I keep an appointment near a large stone church, with a clock that rings the hours and half-hours. I hear the hourly chime, then the dongs: ten this hour.
Each dong is allowed to spread out and thin
before the next is struck, so reaching ten takes more than the moment to read time on my cell phone –
maybe enough to watch it turn from 10:00 to 10:01.
My breathing slows with the dissipations of the dongs. I feel something then,
an awareness, a sensation
of being pushed by the pace of my life,
pushed right out of the space and the time I take up within it.

I drive the back roads.
Over a sea of wheat, three clouds,
long white rafts in the sky, all going my way: home.
My thoughts take a back road too
-- I’m thinking about the movie “A Single Man”; I’m thinking how little I wish to be in his position.
Pressing on --

An oncoming car strikes a Gray Catbird; I watch it roll across the windshield and tumble to the double yellow line. Hoping it might only have been stunned, I turn back to move it off the road. On approaching, I see another Catbird come, sit on the ground near for a moment, then fly off.

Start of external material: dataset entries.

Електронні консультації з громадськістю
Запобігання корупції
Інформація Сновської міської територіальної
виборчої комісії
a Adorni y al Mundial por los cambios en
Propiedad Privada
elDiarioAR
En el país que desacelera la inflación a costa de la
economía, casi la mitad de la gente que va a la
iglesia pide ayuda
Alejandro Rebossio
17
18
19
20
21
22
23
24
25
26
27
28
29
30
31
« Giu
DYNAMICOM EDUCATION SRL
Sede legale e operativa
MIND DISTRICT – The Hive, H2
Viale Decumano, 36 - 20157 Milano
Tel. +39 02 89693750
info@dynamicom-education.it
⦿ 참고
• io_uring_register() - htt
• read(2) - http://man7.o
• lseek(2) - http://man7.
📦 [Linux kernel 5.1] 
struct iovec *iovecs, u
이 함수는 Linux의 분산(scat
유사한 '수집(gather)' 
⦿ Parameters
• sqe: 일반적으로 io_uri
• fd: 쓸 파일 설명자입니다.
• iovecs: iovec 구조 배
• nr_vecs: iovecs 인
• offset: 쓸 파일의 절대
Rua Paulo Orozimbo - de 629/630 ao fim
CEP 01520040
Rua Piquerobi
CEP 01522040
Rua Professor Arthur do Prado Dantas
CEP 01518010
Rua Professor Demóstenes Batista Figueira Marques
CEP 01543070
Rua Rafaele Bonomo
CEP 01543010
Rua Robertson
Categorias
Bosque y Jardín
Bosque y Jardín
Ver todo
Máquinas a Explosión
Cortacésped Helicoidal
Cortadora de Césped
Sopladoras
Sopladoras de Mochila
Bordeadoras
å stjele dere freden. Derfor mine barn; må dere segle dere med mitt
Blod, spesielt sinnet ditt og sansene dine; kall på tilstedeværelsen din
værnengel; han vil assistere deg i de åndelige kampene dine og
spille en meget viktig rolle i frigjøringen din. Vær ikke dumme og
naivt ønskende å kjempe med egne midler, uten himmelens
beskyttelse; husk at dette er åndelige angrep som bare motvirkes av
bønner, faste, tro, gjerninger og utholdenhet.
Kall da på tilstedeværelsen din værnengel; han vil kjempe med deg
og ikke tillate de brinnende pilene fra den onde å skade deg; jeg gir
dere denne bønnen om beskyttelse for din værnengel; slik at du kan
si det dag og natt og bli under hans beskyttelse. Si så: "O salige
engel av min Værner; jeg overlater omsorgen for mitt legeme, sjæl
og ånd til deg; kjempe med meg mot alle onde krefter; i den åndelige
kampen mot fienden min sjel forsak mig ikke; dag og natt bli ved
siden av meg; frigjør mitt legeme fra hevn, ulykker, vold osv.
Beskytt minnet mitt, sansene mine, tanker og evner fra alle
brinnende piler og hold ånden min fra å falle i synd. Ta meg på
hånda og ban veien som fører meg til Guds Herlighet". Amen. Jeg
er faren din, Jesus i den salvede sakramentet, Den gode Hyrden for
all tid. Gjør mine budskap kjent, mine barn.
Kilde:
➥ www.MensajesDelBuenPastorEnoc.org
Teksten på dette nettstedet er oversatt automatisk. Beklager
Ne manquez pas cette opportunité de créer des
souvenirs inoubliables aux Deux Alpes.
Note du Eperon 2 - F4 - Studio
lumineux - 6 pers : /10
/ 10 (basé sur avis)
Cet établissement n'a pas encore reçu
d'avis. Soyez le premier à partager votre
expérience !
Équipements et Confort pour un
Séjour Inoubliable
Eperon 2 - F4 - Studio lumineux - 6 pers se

The Catbird is limp but warm, soft; its eyes still bright though unfocussed, slowly closing and growing dull. It is all
in a slatey gray, with some russet at the vent,
and a tiny bright spot of blood on one leg.
Its life left;
that’s what I saw unfold in my hands.
What did the other bird see?

Another creature might not see the body at all,
not as the being, just as more of the world’s matter.
When animals regard a dead body, some
seem not to see the body once the life has gone; others possibly do.
I wonder if this shouldn’t be part of the nomenclature of a species,
the way the mammary glands give a name to our class of animal:
We are the ones that mark time and the endings of hours;
we cling to our matter even as we rush headlong away.

I know the road and the flocking there.
Because the other birds are watching, I put out of my mind
the thought of photographing or taking home the bird to study it. I can
do nothing but put the bird safely at the base of a tree, and continue home.

Outside, I walk
past blueberry bushes to the pasture.
A Catbird is being pestered by her four fledglings,
all pretending to need her help feeding.
She lifts from the fence rail to a tree's branch to scold.

left: sumi ink; right: drypoint with graphite

sumi ink, 3.5 x 5 inches

sumi ink, 16 x 20 inches

oil on masonite, 4 x 5.5 inches

pencil drawing

oil on panel, 10 x 8 inches
[All the above bird studies were executed during the 1980s, when I lived in San Francisco and made frequent visits to Ocean Beach, the western perimeter of the city.]


  1. So many beautiful observations and thoughts. I am especially struck by your observation that some creatures might not see bodies once the life has gone out of them. And your bird drawings are sensitive and touching.

    1. Altoon, thank you. I want to put a couple more drawings of birds here, but they are older and I need to scan the slides -- (I need to learn how to scan the slides first!).